## What the task requires
Please state how many lines of the records hold the string "about", giving nothing but the number.

## Data provided
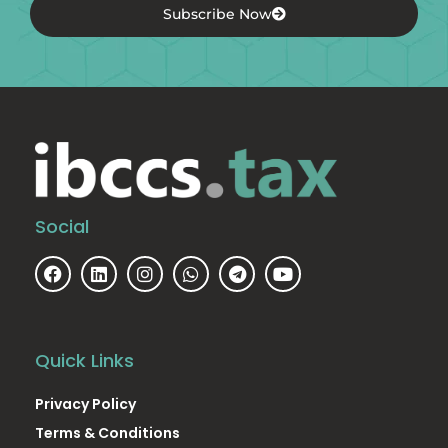
Subscribe Now
Social
Quick Links
Privacy Policy
Terms & Conditions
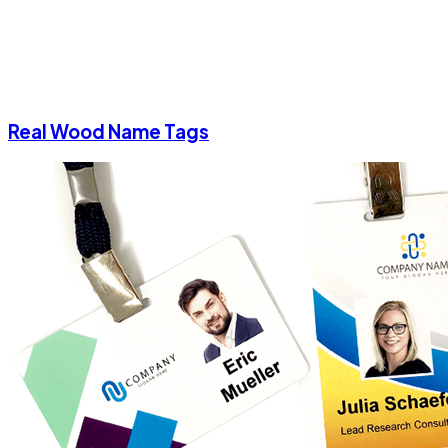
Real Wood Name Tags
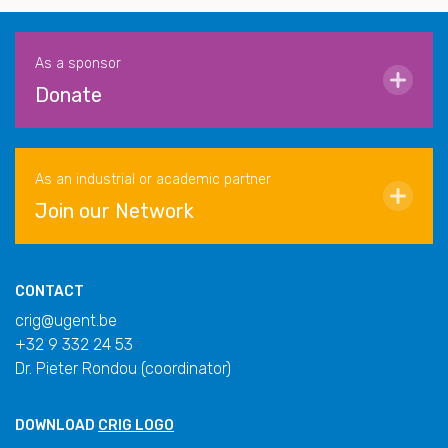
As a sponsor
Donate
As an industrial or academic partner
Join our Network
CONTACT
crig@ugent.be
+32 9 332 24 53
Dr. Pieter Rondou (coordinator)
DOWNLOAD
CRIG LOGO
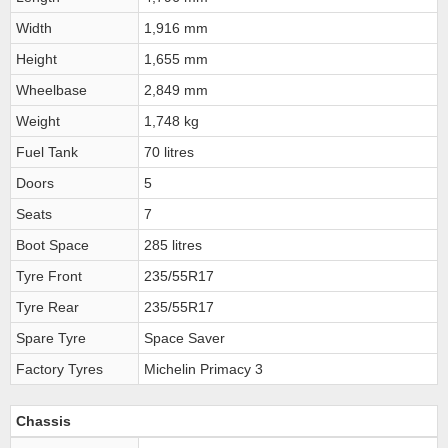
Width
1,916 mm
Height
1,655 mm
Wheelbase
2,849 mm
Weight
1,748 kg
Fuel Tank
70 litres
Doors
5
Seats
7
Boot Space
285 litres
Tyre Front
235/55R17
Tyre Rear
235/55R17
Spare Tyre
Space Saver
Factory Tyres
Michelin Primacy 3
Chassis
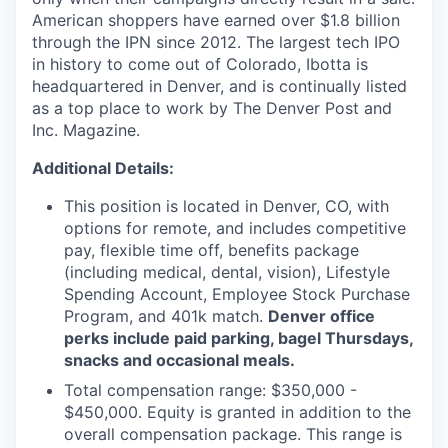
American shoppers have earned over $1.8 billion
through the IPN since 2012. The largest tech IPO
in history to come out of Colorado, Ibotta is
headquartered in Denver, and is continually listed
as a top place to work by The Denver Post and
Inc. Magazine.
Additional Details:
This position is located in Denver, CO, with
options for remote, and includes competitive
pay, flexible time off, benefits package
(including medical, dental, vision), Lifestyle
Spending Account, Employee Stock Purchase
Program, and 401k match.
Denver office
perks include paid parking, bagel Thursdays,
snacks and occasional meals.
Total compensation range: $350,000 -
$450,000. Equity is granted in addition to the
overall compensation package. This range is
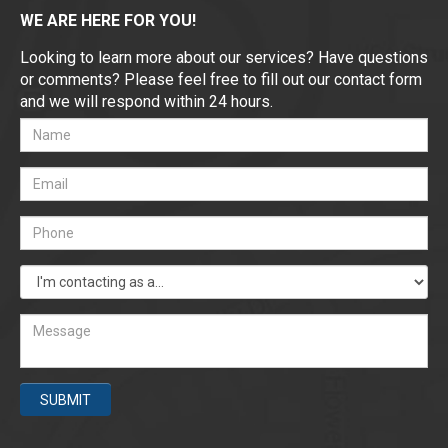
WE ARE HERE FOR YOU!
Looking to learn more about our services? Have questions
or comments? Please feel free to fill out our contact form
and we will respond within 24 hours.
SUBMIT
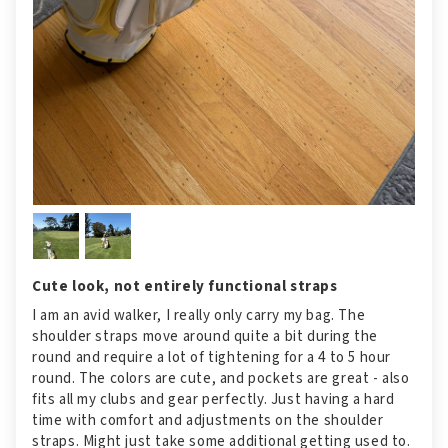
Cute look, not entirely functional straps
I am an avid walker, I really only carry my bag. The
shoulder straps move around quite a bit during the
round and require a lot of tightening for a 4 to 5 hour
round. The colors are cute, and pockets are great - also
fits all my clubs and gear perfectly. Just having a hard
time with comfort and adjustments on the shoulder
straps. Might just take some additional getting used to.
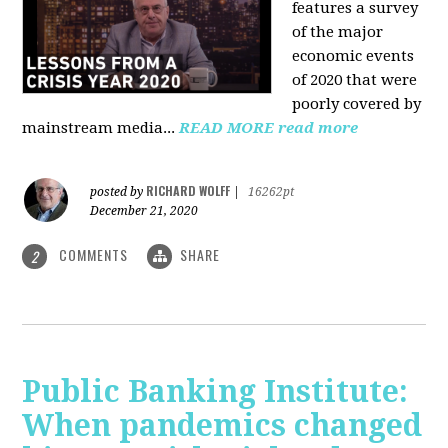
features a survey
of the major
economic events
of 2020 that were
poorly covered by
mainstream media
...
READ MORE
read more
RICHARD WOLFF
posted by
|
16262pt
December 21, 2020
COMMENTS
SHARE
2
Public Banking Institute:
When pandemics changed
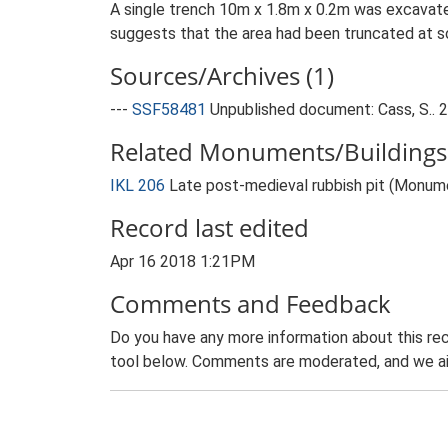
A single trench 10m x 1.8m x 0.2m was excavate
suggests that the area had been truncated at so
Sources/Archives (1)
---
SSF58481
Unpublished document: Cass, S.. 2
Related Monuments/Buildings 
IKL 206
Late post-medieval rubbish pit (Monum
Record last edited
Apr 16 2018 1:21PM
Comments and Feedback
Do you have any more information about this rec
tool below. Comments are moderated, and we ai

## Reply
2